# [Instructions to follow]
Retype all of the data word for word, without pictures.

BEGIN

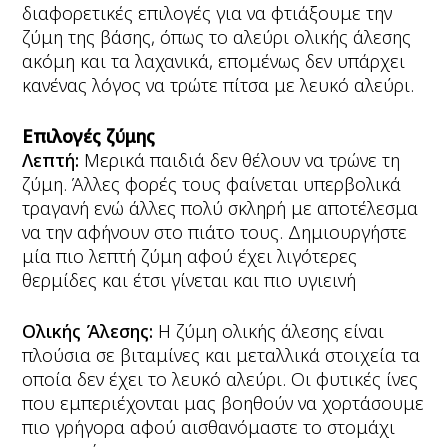
διαφορετικές επιλογές για να φτιάξουμε την
ζύμη της βάσης, όπως το αλεύρι ολικής άλεσης
ακόμη και τα λαχανικά, επομένως δεν υπάρχει
κανένας λόγος να τρώτε πίτσα με λευκό αλεύρι.
Επιλογές ζύμης
Λεπτή:
Μερικά παιδιά δεν θέλουν να τρώνε τη
ζύμη. Άλλες φορές τους φαίνεται υπερβολικά
τραγανή ενώ άλλες πολύ σκληρή με αποτέλεσμα
να την αφήνουν στο πιάτο τους. Δημιουργήστε
μία πιο λεπτή ζύμη αφού έχει λιγότερες
θερμίδες και έτσι γίνεται και πιο υγιεινή
Ολικής Άλεσης:
Η ζύμη ολικής άλεσης είναι
πλούσια σε βιταμίνες και μεταλλικά στοιχεία τα
οποία δεν έχει το λευκό αλεύρι. Οι φυτικές ίνες
που εμπεριέχονται μας βοηθούν να χορτάσουμε
πιο γρήγορα αφού αισθανόμαστε το στομάχι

END

# [Output below]
διαφορετικές επιλογές για να φτιάξουμε την
ζύμη της βάσης, όπως το αλεύρι ολικής άλεσης
ακόμη και τα λαχανικά, επομένως δεν υπάρχει
κανένας λόγος να τρώτε πίτσα με λευκό αλεύρι.
Επιλογές ζύμης
Λεπτή:
Μερικά παιδιά δεν θέλουν να τρώνε τη
ζύμη. Άλλες φορές τους φαίνεται υπερβολικά
τραγανή ενώ άλλες πολύ σκληρή με αποτέλεσμα
να την αφήνουν στο πιάτο τους. Δημιουργήστε
μία πιο λεπτή ζύμη αφού έχει λιγότερες
θερμίδες και έτσι γίνεται και πιο υγιεινή
Ολικής Άλεσης:
Η ζύμη ολικής άλεσης είναι
πλούσια σε βιταμίνες και μεταλλικά στοιχεία τα
οποία δεν έχει το λευκό αλεύρι. Οι φυτικές ίνες
που εμπεριέχονται μας βοηθούν να χορτάσουμε
πιο γρήγορα αφού αισθανόμαστε το στομάχι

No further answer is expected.